Page images and extracted text

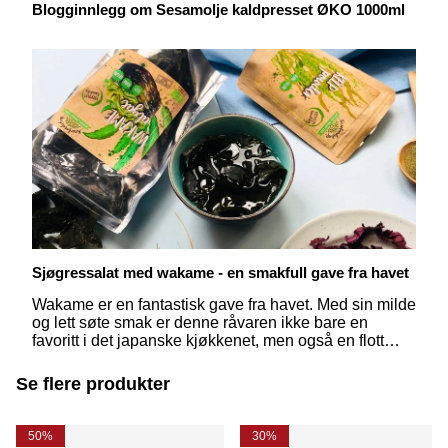
Blogginnlegg om Sesamolje kaldpresset ØKO 1000ml
Sjøgressalat med wakame - en smakfull gave fra havet
Wakame er en fantastisk gave fra havet. Med sin milde
og lett søte smak er denne råvaren ikke bare en
favoritt i det japanske kjøkkenet, men også en flott
måte å nyte havets smaker på i matlagingen din. Les
mer om hvorfor denne vidunderlige algen bør være en
Se flere produkter
selvskreven del av din bærekraftige matlaging!
50%
30%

§ Description of the task:
Without the pictures, set down every entry exactly.

§ Exercise answer:
Blogginnlegg om Sesamolje kaldpresset ØKO 1000ml
Sjøgressalat med wakame - en smakfull gave fra havet
Wakame er en fantastisk gave fra havet. Med sin milde
og lett søte smak er denne råvaren ikke bare en
favoritt i det japanske kjøkkenet, men også en flott
måte å nyte havets smaker på i matlagingen din. Les
mer om hvorfor denne vidunderlige algen bør være en
Se flere produkter
selvskreven del av din bærekraftige matlaging!
50%
30%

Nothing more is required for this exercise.